Start of Stored data
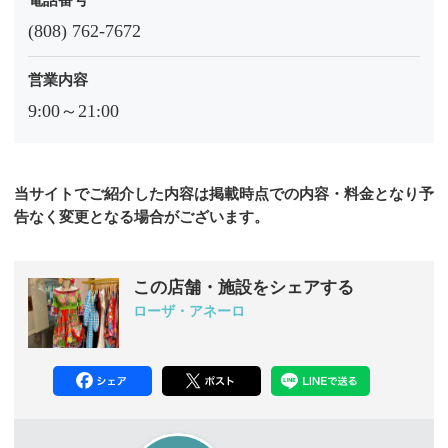
(808) 762-7672
営業内容
9:00～21:00
当サイトでご紹介した内容は掲載時点での内容・料金となり予
告なく変更となる場合がございます。
この店舗・施設をシェアする
ローザ・アネーロ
End of Stored data
_About this exercise_. Could the data above be reproduced exactly, with the pictures left out?

_Solution to this task_.
(808) 762-7672
営業内容
9:00～21:00
当サイトでご紹介した内容は掲載時点での内容・料金となり予
告なく変更となる場合がございます。
この店舗・施設をシェアする
ローザ・アネーロ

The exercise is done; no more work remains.